Department of Psychology, Medipol University, İstanbul, Turkey

3.

Department of Psychology, Ankara University, Ankara, Turkey

Addicta 2022; 9: 84-93
DOI: 10.5152/ADDICTA.2021.21009
Read: 242 Downloads: 74 Published: 01 April 2022

Problematic social media use is increasingly becoming one of the major concerns of both the research and clinic community. Social media can be used as a way of emotion regulation since it is a powerful tool for getting acceptance and support from others. However, how some negative emotions (i.e., shame, guilt, and anger) relate to problematic social media use has not been known yet. The aim of this study is to examine the mediator role of difficulties in emotion regulation and types of anger (anger-in and anger-out) on the relationship between shame and problematic social media use for mood modification.
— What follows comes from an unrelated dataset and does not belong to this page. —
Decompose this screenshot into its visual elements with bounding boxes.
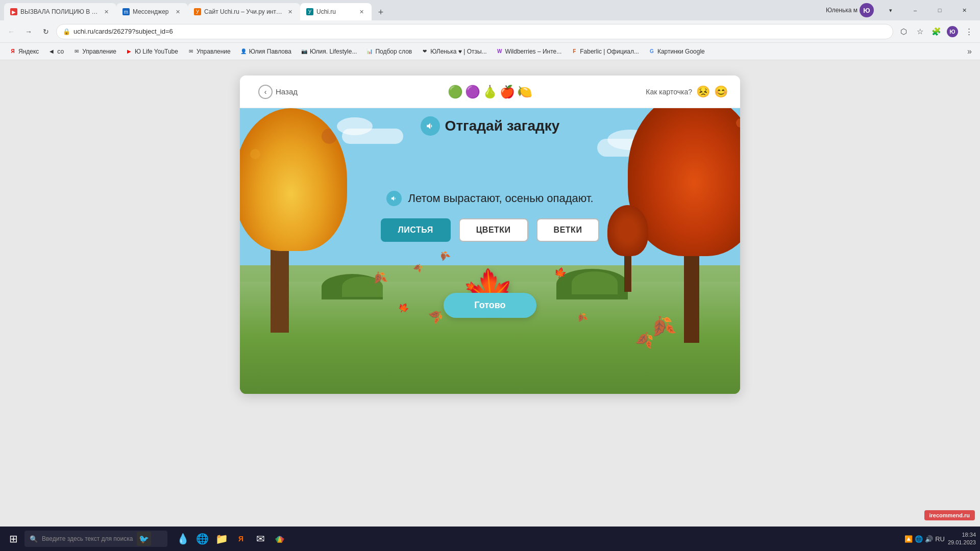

Similarly, the mediator role of difficulties in emotion regulation on the relationship between guilt and problematic social media use for mood modification was also investigated. A total of 393 university students completed the Shame and Guilt Scale, Trait Anger–Anger Expression Inventory, Difficulties in Emotion Regulation Scale, and Social Media Addiction Scale. Path analysis showed that problematic social media use for mood modification was predicted by shame through anger-in and difficulties in emotion regulation. In addition, difficulties in emotion regulation negatively mediated the relationship between guilt and problematic social media use for mood modification. The findings were also discussed.

Cite this article as: Nazlıgül, M. D., Koçyiğit, Ö., & Merdan Yıldız, E. D. (2022). Problematic social media use for mood modification: Its associations with shame, guilt, anger, and difficulties in emotion regulation. Addicta: The Turkish Journal on Addictions, 9(1), 84-93.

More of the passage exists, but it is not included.